I did 24 shows. My mother was with me at every one. That was the portal. That’s how I got her back.
“Don’t you miss singing,” she is saying to me now. And I think no. But I miss you.” And right then, exactly then, there is a sign, on my right: Prospect Street.
How often when you’re driving do you notice street signs? If Waze doesn’t say take a left or a right, or if you’re not stopped at a red light, you buzz right past them. I buzz past dozens, maybe hundreds of signs every day. So why did this one stand out?
Because, when I was five and six years old, my mother and I walked down a different Prospect Street, in Cambridge, at least once a week. I took dance lessons at Miss Bates, in Central Square. My mother walked me there. There was a dress shop underneath the dance studio. My mother shopped there. Sometimes, when it wasn’t too cold or too hot or too wet, we would walk down Prospect Street just to go to the five-and-ten and then we would stop and say hello to the florist on the corner. He had a crush on my Aunt Lorraine, my mother told me, which is why he always gave me a fresh, red carnation for free.
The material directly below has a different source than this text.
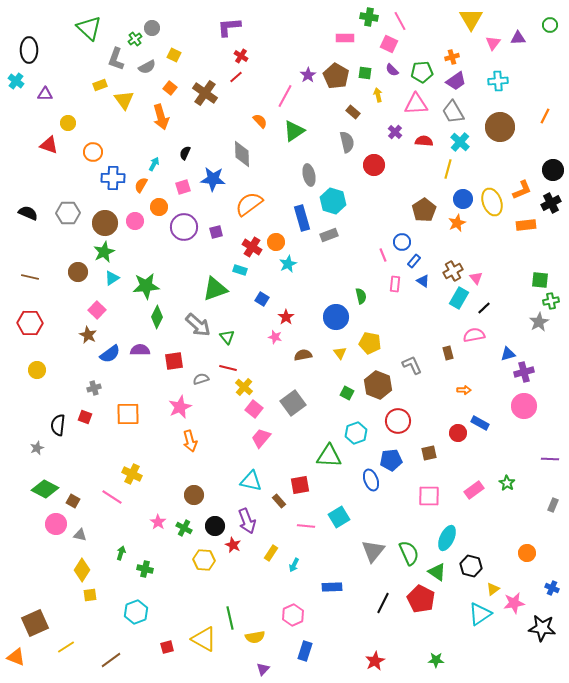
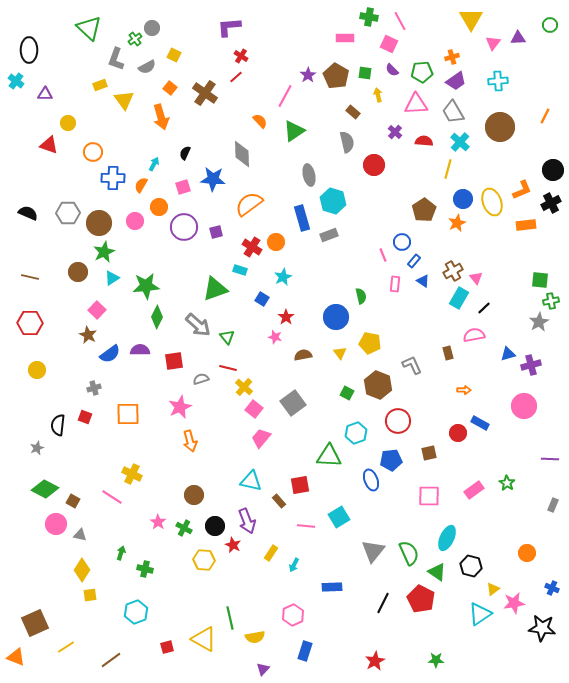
brown circle at (105, 223): moved 6 px left
cyan star at (288, 264): moved 5 px left, 13 px down
purple cross at (524, 372): moved 7 px right, 7 px up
The things a child remembers.
Prospect Street brought us from tiny Inman Square to sprawling Central Square. It was a magic route to the child I was. I was Dorothy Gale on her way to visit Oz every time we made the trip.
This moment feels like magic, too. But magic is an illusion and though my mother’s question is heard only by me, Illusion! Invention! the intellect scoffs, the sign is reflective aluminum and visible for all to see.
“Why am I not singing anymore?” my mother asked.
Because it’s not easy to stand up in front of people and sing. Because I’m not good enough. Because I’m not you.
But I got my mother back when I sang. Not for the entire show. Sometimes for just a few notes. Sometimes for just a phrase. But always, always, she was there. And that made me want to sing more.
What I never considered until now, until Prospect Street, is that the portal that brings her to me, also brings me to her. Like Prospect Street, it runs two ways. And that when I sing my mother’s songs, not only does she come back to me; wherever she is, she gets me back, too.